Das Abweichen von den gesetzlichen Vorgaben begründete der Beamte mit den zahlreichen Wahlkarten: 15.901 Briefwahlstimmen wurden gezählt. Hätte man das "lege artis" gemacht, hätte allein das "Schlitzen" der Kuverts acht Stunden gedauert, so der Bezirkshauptmann. Er sei unter Druck gestanden, rasch zu liefern: "Es war jedem von uns bekannt, dass der Herr Bundesminister ein Ergebnis bekannt geben will und wenn ich nicht fertig bin, ist der Schwarze Peter sicher bei der Behörde."

Dass die "geschlitzten" Kuverts bis zu drei Tage in einem (versperrten) Raum der Bezirkshauptmannschaft lagen, ist für den Beamten übrigens kein Problem. Manipulation drohe hier keine, erklärte er den Richtern. Denn in der Praxis lasse sich das in der Wahlkarte befindliche Stummkuvert nicht unbemerkt entnehmen: "Das Kuvert ist geöffnet, aber man sieht, dass niemand drinnen war."

Beim Wahlabteilungsleiter des Innenministeriums, Robert Stein, stieß der Bezirkshauptmann mit seinen Schilderungen auf Unverständnis. Er versicherte dem Gericht, bis zur Bundespräsidentenwahl nichts von derartigen Unregelmäßigkeiten gewusst zu haben. Wenn das "Schlitzen" zu lange dauere, müsse man eben eine zweite oder dritte Maschine dafür besorgen, betonte Stein.

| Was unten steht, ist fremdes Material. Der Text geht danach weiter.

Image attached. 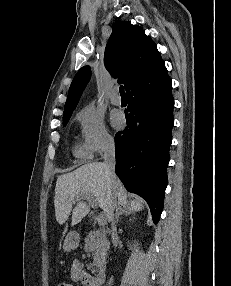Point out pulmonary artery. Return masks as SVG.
I'll return each mask as SVG.
<instances>
[{
    "label": "pulmonary artery",
    "mask_w": 231,
    "mask_h": 286,
    "mask_svg": "<svg viewBox=\"0 0 231 286\" xmlns=\"http://www.w3.org/2000/svg\"><path fill=\"white\" fill-rule=\"evenodd\" d=\"M110 101L113 105H120L122 100L121 97L119 95V91L118 88H114L112 91V94L110 96Z\"/></svg>",
    "instance_id": "e3ab8cb5"
}]
</instances>
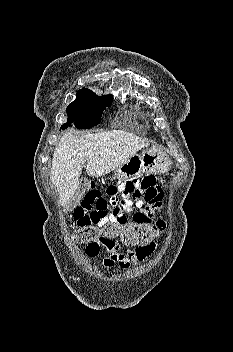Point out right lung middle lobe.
Here are the masks:
<instances>
[{
    "mask_svg": "<svg viewBox=\"0 0 233 352\" xmlns=\"http://www.w3.org/2000/svg\"><path fill=\"white\" fill-rule=\"evenodd\" d=\"M112 101V95L97 96L89 89L77 93V98L67 107L68 120L61 126L66 129L71 125L77 128H92L99 124L102 113Z\"/></svg>",
    "mask_w": 233,
    "mask_h": 352,
    "instance_id": "dd1d6c3e",
    "label": "right lung middle lobe"
}]
</instances>
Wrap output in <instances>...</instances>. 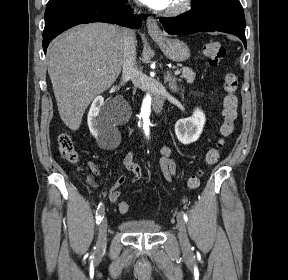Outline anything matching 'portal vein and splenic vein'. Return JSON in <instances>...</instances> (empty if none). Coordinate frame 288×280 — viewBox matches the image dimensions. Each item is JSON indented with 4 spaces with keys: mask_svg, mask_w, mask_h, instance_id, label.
<instances>
[{
    "mask_svg": "<svg viewBox=\"0 0 288 280\" xmlns=\"http://www.w3.org/2000/svg\"><path fill=\"white\" fill-rule=\"evenodd\" d=\"M174 73H175V75H178L181 73V71L177 69Z\"/></svg>",
    "mask_w": 288,
    "mask_h": 280,
    "instance_id": "obj_1",
    "label": "portal vein and splenic vein"
}]
</instances>
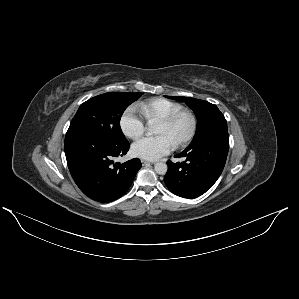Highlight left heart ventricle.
Instances as JSON below:
<instances>
[{
	"label": "left heart ventricle",
	"mask_w": 299,
	"mask_h": 299,
	"mask_svg": "<svg viewBox=\"0 0 299 299\" xmlns=\"http://www.w3.org/2000/svg\"><path fill=\"white\" fill-rule=\"evenodd\" d=\"M191 120L189 116L182 115L173 125L167 126L164 124H158L156 133L158 135H166L170 140L176 144L182 140L190 131Z\"/></svg>",
	"instance_id": "1"
}]
</instances>
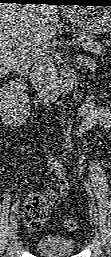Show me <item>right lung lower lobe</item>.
I'll return each instance as SVG.
<instances>
[{
  "mask_svg": "<svg viewBox=\"0 0 111 257\" xmlns=\"http://www.w3.org/2000/svg\"><path fill=\"white\" fill-rule=\"evenodd\" d=\"M53 0H0V3H22V4H53L51 3Z\"/></svg>",
  "mask_w": 111,
  "mask_h": 257,
  "instance_id": "right-lung-lower-lobe-1",
  "label": "right lung lower lobe"
}]
</instances>
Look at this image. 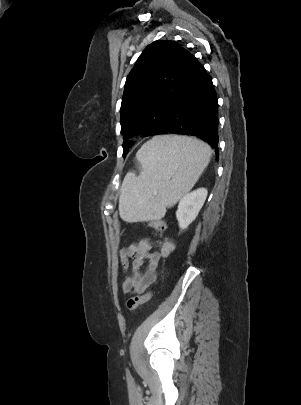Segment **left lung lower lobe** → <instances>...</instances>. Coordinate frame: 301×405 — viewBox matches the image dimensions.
Instances as JSON below:
<instances>
[{
    "mask_svg": "<svg viewBox=\"0 0 301 405\" xmlns=\"http://www.w3.org/2000/svg\"><path fill=\"white\" fill-rule=\"evenodd\" d=\"M197 137L219 154L218 102L211 77L194 57L187 79L154 135Z\"/></svg>",
    "mask_w": 301,
    "mask_h": 405,
    "instance_id": "obj_1",
    "label": "left lung lower lobe"
}]
</instances>
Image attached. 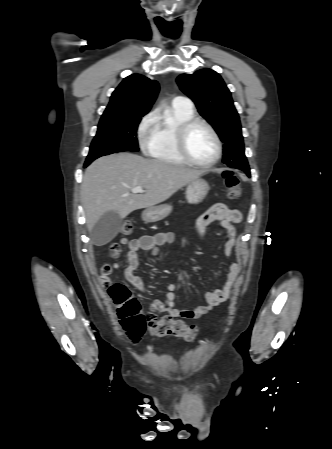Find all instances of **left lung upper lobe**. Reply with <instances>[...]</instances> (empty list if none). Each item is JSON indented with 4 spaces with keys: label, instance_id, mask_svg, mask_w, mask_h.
I'll return each mask as SVG.
<instances>
[{
    "label": "left lung upper lobe",
    "instance_id": "5c2ea615",
    "mask_svg": "<svg viewBox=\"0 0 332 449\" xmlns=\"http://www.w3.org/2000/svg\"><path fill=\"white\" fill-rule=\"evenodd\" d=\"M177 83L224 143L223 163L250 176L239 116L221 76L211 69H202L192 75L181 74Z\"/></svg>",
    "mask_w": 332,
    "mask_h": 449
}]
</instances>
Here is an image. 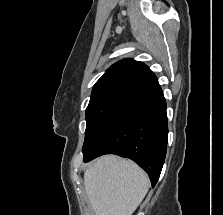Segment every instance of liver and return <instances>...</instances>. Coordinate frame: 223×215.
I'll return each instance as SVG.
<instances>
[{
    "instance_id": "liver-1",
    "label": "liver",
    "mask_w": 223,
    "mask_h": 215,
    "mask_svg": "<svg viewBox=\"0 0 223 215\" xmlns=\"http://www.w3.org/2000/svg\"><path fill=\"white\" fill-rule=\"evenodd\" d=\"M84 185L96 215H132L150 181L131 159L102 155L84 171Z\"/></svg>"
}]
</instances>
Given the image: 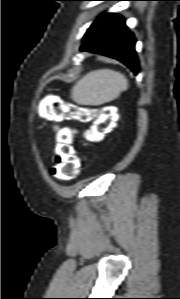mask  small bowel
Listing matches in <instances>:
<instances>
[{
	"label": "small bowel",
	"instance_id": "1",
	"mask_svg": "<svg viewBox=\"0 0 180 299\" xmlns=\"http://www.w3.org/2000/svg\"><path fill=\"white\" fill-rule=\"evenodd\" d=\"M55 129H56V130H58V129H59V127H58V126H55Z\"/></svg>",
	"mask_w": 180,
	"mask_h": 299
}]
</instances>
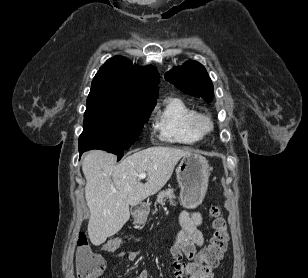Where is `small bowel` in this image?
<instances>
[{"instance_id": "obj_1", "label": "small bowel", "mask_w": 308, "mask_h": 278, "mask_svg": "<svg viewBox=\"0 0 308 278\" xmlns=\"http://www.w3.org/2000/svg\"><path fill=\"white\" fill-rule=\"evenodd\" d=\"M179 220L182 230L177 234L170 249L174 259L172 278H213L211 268L195 261L197 249L204 244V236L200 230L203 223L201 214L196 211L184 210L180 213ZM109 254L117 258L135 261L142 255V251L140 249H118L115 253ZM184 258H187L189 262H184ZM134 278H148V272L141 270Z\"/></svg>"}]
</instances>
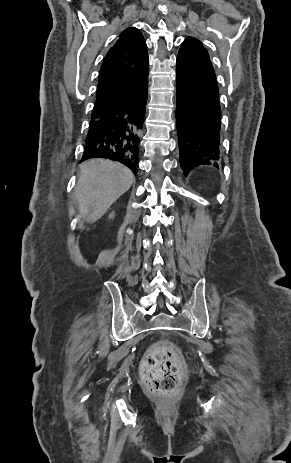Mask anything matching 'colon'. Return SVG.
<instances>
[{
  "label": "colon",
  "mask_w": 291,
  "mask_h": 463,
  "mask_svg": "<svg viewBox=\"0 0 291 463\" xmlns=\"http://www.w3.org/2000/svg\"><path fill=\"white\" fill-rule=\"evenodd\" d=\"M142 375L153 394L159 397L173 394L184 376L177 350L168 343L152 347L144 357Z\"/></svg>",
  "instance_id": "1"
}]
</instances>
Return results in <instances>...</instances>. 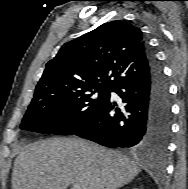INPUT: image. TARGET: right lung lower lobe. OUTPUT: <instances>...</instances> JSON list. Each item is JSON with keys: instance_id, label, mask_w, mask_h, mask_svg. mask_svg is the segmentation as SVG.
<instances>
[{"instance_id": "obj_1", "label": "right lung lower lobe", "mask_w": 188, "mask_h": 189, "mask_svg": "<svg viewBox=\"0 0 188 189\" xmlns=\"http://www.w3.org/2000/svg\"><path fill=\"white\" fill-rule=\"evenodd\" d=\"M150 70L113 89L122 100L118 105L108 94L104 103L74 135L106 147H149L166 150L171 132L169 87L154 54L148 50Z\"/></svg>"}]
</instances>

Anfechtung der Hofburg-Stichwahl

Der Grüne Alexander Van der Bellen hat die Bundespräsidenten-Stichwahl mit 30.863 Stimmen Vorsprung vor FPÖ-Kandidat Norbert Hofer gewonnen. Wegen angeblicher Unregelmäßigkeiten (vor allem bei der Auszählung der Briefwahlstimmen) in 94 der 117 Wahlbezirke hat die FPÖ die Wahl angefochten. Zu 20 besonders schwerwiegenden Fällen hat der Verfassungsgerichtshof öffentliche Zeugenbefragungen angesetzt, die noch bis Donnerstag dauern. Kommende Woche folgt ein weiterer öffentlicher Verhandlungsblock, in dem auch die Parteienvertreter zu Wort kommen sollen. Mit einer Entscheidung des VfGH wird in den Tagen vor der geplanten Angelobung am 8. Juli gerechnet.